Introduction to Statistics with M&Ms Using EXCEL
Share the mean and standard deviation of all the sets of
M&M's. Compute the mean of the means for plain and
peanut M&Ms. The standard deviations can be combined
by squaring them, adding them together, and then taking the
square root. Use these class means and standard deviations
to plot the Gaussian distributions for plain M&Ms and peanut
M&Ms.
You need to get four sets of data from other students: two sets
of the same kind of M&M's, and two of the other kind.
You will do F and t tests for these sets against your own
set. When you do a set that matches the type you have, say
plain vs plain, the F test should say that the variances are the
same, and you will then do a t test assuming equal variances.
When you do a test using two different kinds of M&Ms, plain
vs peanut, the T test should say that the variances are not
equal, and you should then do a t test assuming unequal
variances.
Sample and Measurements. Each student will receive a
bag containing about 20 M&Ms; they may be plain or peanut
M&Ms. Weigh the mass of each M&M in grams on the new
Mettler-Toledo XS204 balances in the balance room. In your
notebook record the color and mass of each M&M. Record all digits from the balance!

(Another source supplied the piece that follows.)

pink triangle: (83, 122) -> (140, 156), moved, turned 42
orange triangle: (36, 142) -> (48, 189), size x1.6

Be sure to make the M&Ms "disappear" after you have
weighed them.
Analysis. 1 Descriptive Statistics:
Compute the "descriptive statistics" of your data. This
will usually include the count or sample size, the average, the
standard deviation, the standard error (aka the standard deviation in the mean), and
the 95% confidence limits. The minimum, the maximum, and the
range are also useful.
Excel. Probably the easiest way to
do this is to use the "Descriptive Statistics" function in the Data
Analysis Tool Pak in Excel. Place all your data in a
column of a worksheet. Then click on "Data Analysis ..." in
the Tools menu of Excel, and select "Descriptive Statistics" from
the alphabetical list. The Descriptive Stats routine will want
you to select a range for your data. Check the box for
"Summary Statistics". The "New Worksheet Ply" means that the
output will be placed on a brand new sheet in the workbook.

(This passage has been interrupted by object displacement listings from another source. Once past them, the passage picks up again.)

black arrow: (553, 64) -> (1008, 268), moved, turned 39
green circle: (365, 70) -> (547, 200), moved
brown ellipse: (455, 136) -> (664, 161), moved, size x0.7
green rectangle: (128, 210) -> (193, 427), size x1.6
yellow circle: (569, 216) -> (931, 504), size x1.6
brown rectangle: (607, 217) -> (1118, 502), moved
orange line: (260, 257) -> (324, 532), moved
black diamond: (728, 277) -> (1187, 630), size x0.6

That probably isn't what you want to do, but although go ahead
and give it a try. A better option is push the "Output Range"
button which will cause the output to be placed on the current
worksheet; however, you must select a 15 x 2 set of cells for the
output. Then click the OK button and the results will spill
out on to the sheet. There will a lot of results! Remove unnecessary statistics such as "skewness"
from the table before you copy it into Word.
If the Data Analysis Tool Pak is not available
on your computer, you can use the functions in the
spreadsheet. The 95% confidence limits are a range defined
by the average plus or minus t times the standard
error:
The correct value of t can be obtained
using TINV(0.05, n-1). n-1 is the number of degrees of
freedom.
Do NOT use the function CONFIDENCE in EXCEL to compute confidence
limits!
The range can be computed as MAX - MIN.
Use the mean and standard deviation to plot a Gaussian curve for
your M&Ms using NORMDIST. Once you have used the data to
find the curve parameters, you don't need the data for
plotting. The function is defined by its mean and standard
deviation, so there is no need to try to compute
the function for each M&M mass; the function should
be plotted over whatever range of numbers lets you see the graph
best.
Sort the M&M data by color. Do a t test on the two most
frequent colors in your set of M&Ms. For example, test
whether the average mass of the blue and yellow M&Ms are
significantly different. Use the instructions below for t
test assuming equal variances.
2 F tests and t tests:
The F test answers the question "Is my standard deviation
significantly different from the standard deviation of another set
of data?" The t test answers the question "Is my mean value
significantly different from mean value of another set of data?"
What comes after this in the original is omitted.